_TASK_. Output, exactly and with no pictures, the line that contains "Okresné úrady /" and every line that comes after it in the data below, the last one included.

_SUPPLIED DATA_.
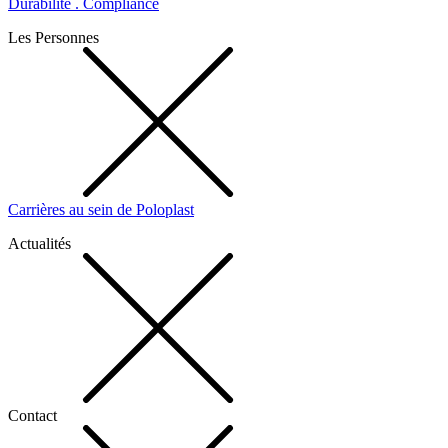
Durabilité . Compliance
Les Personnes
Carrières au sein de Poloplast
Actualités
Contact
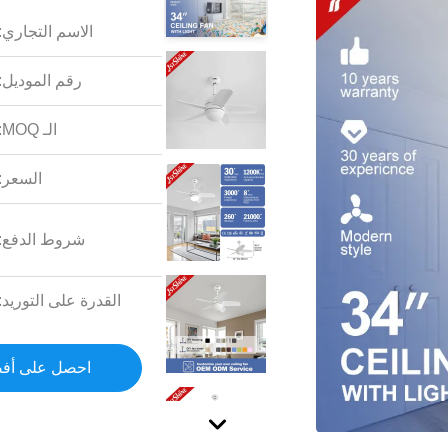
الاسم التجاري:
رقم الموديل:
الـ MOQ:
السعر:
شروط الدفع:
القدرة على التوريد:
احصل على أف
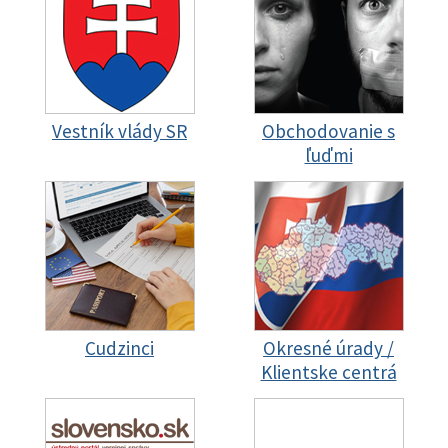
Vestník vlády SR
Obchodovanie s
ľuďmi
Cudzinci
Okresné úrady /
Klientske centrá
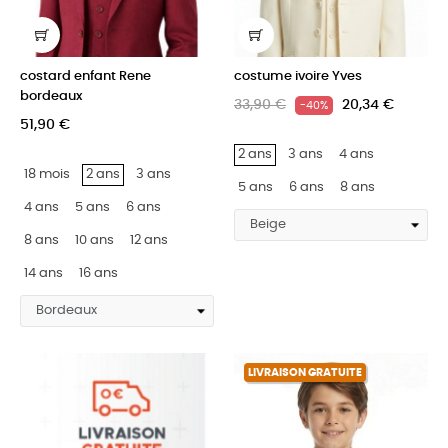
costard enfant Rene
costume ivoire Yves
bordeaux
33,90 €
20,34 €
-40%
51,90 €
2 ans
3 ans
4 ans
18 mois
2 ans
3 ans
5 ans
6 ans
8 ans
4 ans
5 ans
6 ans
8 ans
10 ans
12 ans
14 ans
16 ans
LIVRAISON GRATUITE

_TASK RESPONSE_.
Okresné úrady /
Klientske centrá
costard enfant Rene
costume ivoire Yves
bordeaux
33,90 €
20,34 €
-40%
51,90 €
2 ans
3 ans
4 ans
18 mois
2 ans
3 ans
5 ans
6 ans
8 ans
4 ans
5 ans
6 ans
8 ans
10 ans
12 ans
14 ans
16 ans
LIVRAISON GRATUITE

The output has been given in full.